[Stored data entries]
§
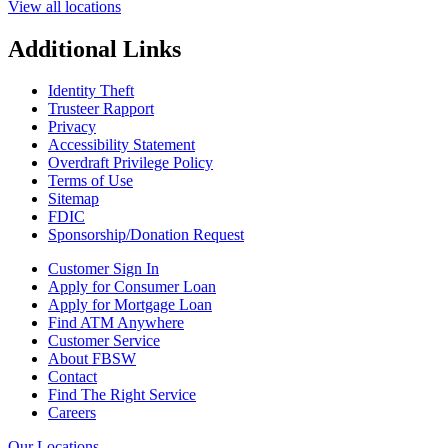
View all locations
Additional Links
Identity Theft
Trusteer Rapport
Privacy
Accessibility Statement
Overdraft Privilege Policy
Terms of Use
Sitemap
FDIC
Sponsorship/Donation Request
Customer Sign In
Apply for Consumer Loan
Apply for Mortgage Loan
Find ATM Anywhere
Customer Service
About FBSW
Contact
Find The Right Service
Careers
Our Locations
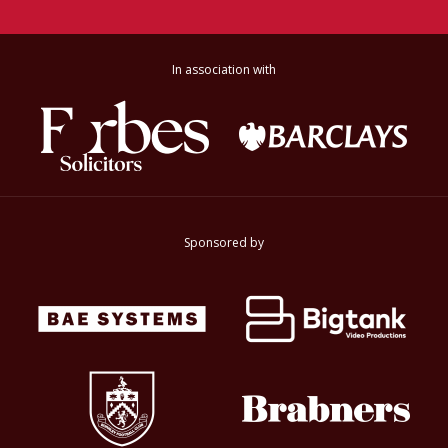
In association with
Sponsored by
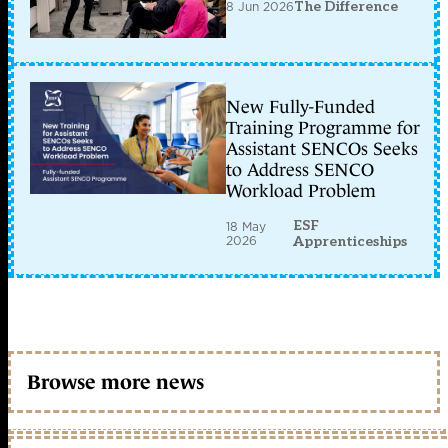
8 Jun 2026
The Difference
New Fully-Funded
Training Programme for
Assistant SENCOs Seeks
to Address SENCO
Workload Problem
ESF
18 May
2026
Apprenticeships
Browse more news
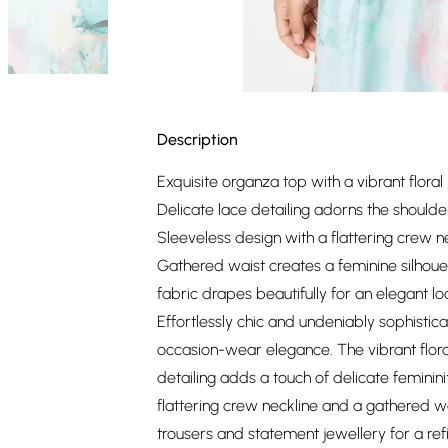
Description
Exquisite organza top with a vibrant floral 
Delicate lace detailing adorns the shoulde
Sleeveless design with a flattering crew n
Gathered waist creates a feminine silhoue
fabric drapes beautifully for an elegant lo
Effortlessly chic and undeniably sophistica
occasion-wear elegance. The vibrant flora
detailing adds a touch of delicate feminin
flattering crew neckline and a gathered wais
trousers and statement jewellery for a re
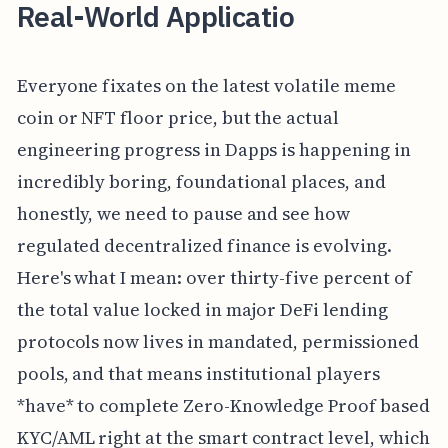
Real-World Applicatio
Everyone fixates on the latest volatile meme
coin or NFT floor price, but the actual
engineering progress in Dapps is happening in
incredibly boring, foundational places, and
honestly, we need to pause and see how
regulated decentralized finance is evolving.
Here's what I mean: over thirty-five percent of
the total value locked in major DeFi lending
protocols now lives in mandated, permissioned
pools, and that means institutional players
*have* to complete Zero-Knowledge Proof based
KYC/AML right at the smart contract level, which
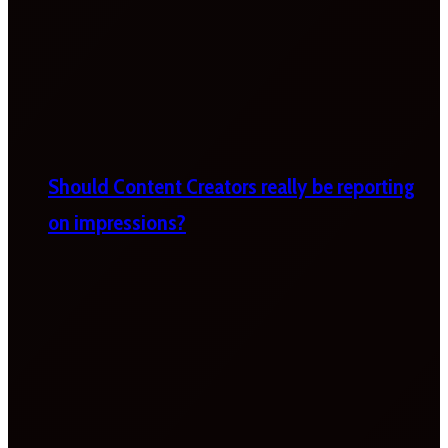
Should Content Creators really be reporting
on impressions?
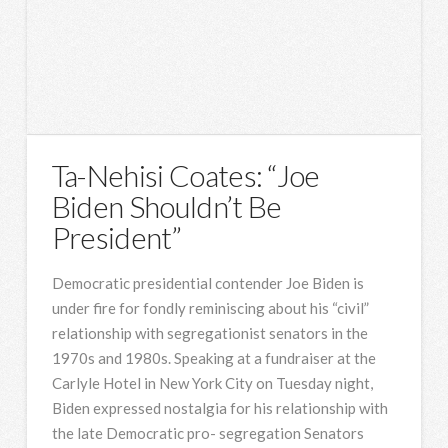
Ta-Nehisi Coates: “Joe
Biden Shouldn’t Be
President”
Democratic presidential contender Joe Biden is
under fire for fondly reminiscing about his “civil”
relationship with segregationist senators in the
1970s and 1980s. Speaking at a fundraiser at the
Carlyle Hotel in New York City on Tuesday night,
Biden expressed nostalgia for his relationship with
the late Democratic pro- segregation Senators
§
Write out exactly the lines from the one containing "Sleeveless design with a flattering crew n" through the last line of the records above, both ends included, and leave out any pictures.

TASK RESULT »
Sleeveless design with a flattering crew n
Gathered waist creates a feminine silhoue
fabric drapes beautifully for an elegant lo
Effortlessly chic and undeniably sophistica
occasion-wear elegance. The vibrant flora
detailing adds a touch of delicate feminin
flattering crew neckline and a gathered wais
trousers and statement jewellery for a re
Real-World Applicatio
Everyone fixates on the latest volatile meme
coin or NFT floor price, but the actual
engineering progress in Dapps is happening in
incredibly boring, foundational places, and
honestly, we need to pause and see how
regulated decentralized finance is evolving.
Here's what I mean: over thirty-five percent of
the total value locked in major DeFi lending
protocols now lives in mandated, permissioned
pools, and that means institutional players
*have* to complete Zero-Knowledge Proof based
KYC/AML right at the smart contract level, which
Should Content Creators really be reporting
on impressions?
Ta-Nehisi Coates: “Joe
Biden Shouldn’t Be
President”
Democratic presidential contender Joe Biden is
under fire for fondly reminiscing about his “civil”
relationship with segregationist senators in the
1970s and 1980s. Speaking at a fundraiser at the
Carlyle Hotel in New York City on Tuesday night,
Biden expressed nostalgia for his relationship with
the late Democratic pro- segregation Senators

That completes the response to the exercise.